An embedding for each helpdesk article contains many numbers. But now that we have these numbers, we can visualize the helpdesk. For example, we can use the t-SNE technique to reduce the number of floating numbers for each embedding to two and then render the 2D visualization of our helpdesk that looks similar to the following image:
t-SNE (t-Distributed Stochastic Neighbor Embedding) is a dimensionality reduction technique that is particularly well-suited for the visualization of high-dimensional datasets. It was developed by Laurens van der Maaten and Geoffrey Hinton in 2008.
Now that we have embeddings for each of the helpdesk articles let’s create another script that will allow us to ask questions and get answers. This script should do the following:
- Create an embedding from the question.
- Calculate the cosine similarity between the question embedding and each helpdesk article embeddings.
- Choose the article with the highest similarity score.
- Use the GPT API to generate an answer using the selected article’s content as context.

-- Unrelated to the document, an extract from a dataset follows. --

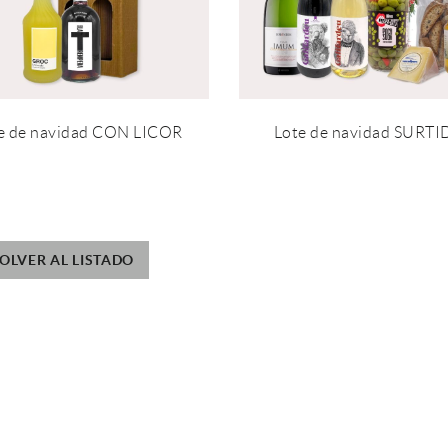
e de navidad CON LICOR
Lote de navidad SURT
OLVER AL LISTADO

Open your terminal and navigate to the “embeddings-poc” folder again. Create a new file, name it generate-answer.js, and open it in your favorite code editor. Then paste the following code inside the new file and save it:
This code is a Node.js script that processes a user’s question and returns an answer using the GPT API, based on a given set of helpdesk articles. As mentioned above, the main steps it follows are:
- Read the precomputed embeddings of helpdesk articles from a JSON file (helpdesk-embeddings.json).
- Accept a user’s question from the command-line arguments.

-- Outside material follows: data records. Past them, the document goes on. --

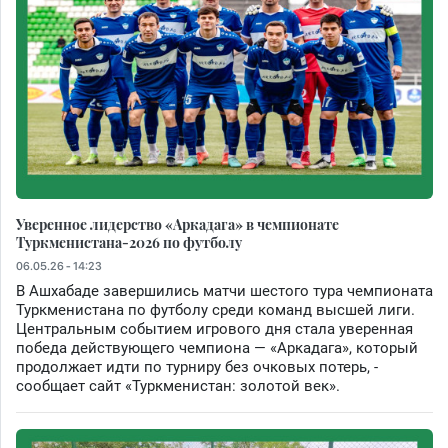
Уверенное лидерство «Аркадага» в чемпионате
Туркменистана-2026 по футболу
06.05.26 - 14:23
В Ашхабаде завершились матчи шестого тура чемпионата
Туркменистана по футболу среди команд высшей лиги.
Центральным событием игрового дня стала уверенная
победа действующего чемпиона — «Аркадага», который
продолжает идти по турниру без очковых потерь, -
сообщает сайт «Туркменистан: золотой век».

- Create an embedding for the user’s question using the createEmbedding() function.
- Calculate the cosine similarity between the question embedding and the helpdesk article embeddings using the cosineSimilarity() function.
- Find the article with the highest similarity score.
- Generate the answer using the GPT API with the selected article’s content as context. This is done using the generateAnswer() function, which sends a request to the GPT API with a formatted message containing the context and the user’s question.
- Print the generated answer to the console.
The script takes the OpenAI API token and the user’s question as command-line arguments, and it requires the ‘fs’ and ‘path’ modules to read the helpdesk embeddings file.
The most complicated part of this script was the cosine similarity. Luckily, CofounderGPT created it in a few seconds.
Now let’s run this script with the following command from the terminal: node generate-answer.js sk-jRXXX25p “Some question?”, where:
- node generate-answer.js runs the file using Node.js
- sk-jRXXX25p represents an OpenAI API key
- “Some question?” represents the question we want to be answered
Seconds later, the script answers with something similar to the following:
Woohoo, it worked!
Here’s another visualization of the helpdesk articles (blue dots) and the asked question (red dot):
Summary and scoreboard
It seems that we can use OpenAI embeddings for the Knowlo AI-driven tooltips. This script was just a quick proof of concept, and there’s still a lot of work to deliver the MVP version.
OpenAI Embeddings work faster than I expected. However, one of the most concerning things with this proof of concept is the speed of the GPT-4 answers. Luckily, the GPT-3.5-turbo model answers faster, and its answers are not much worse than the GPT-4 answers.
Another excellent benefit of this approach is built-in multi-language support. Our helpdesk is in English, but if you ask a question in another language, you’ll get an answer in that language!
Here’s the scoreboard for today:
Time spent today: 8h
Total time spent: 41h
Investment today: $0.5 (for OpenAI API usage)
Total investment: $207.5
Now that we’ve established that this works, the next step is to build an actual prototype of the product where users can signup, login, import data, and create and manage tooltips. We’ll be figuring out all the pages that we need and we’ll do some mockups of those pages. Then we’ll figure out a template that we can use that fits with our mockups.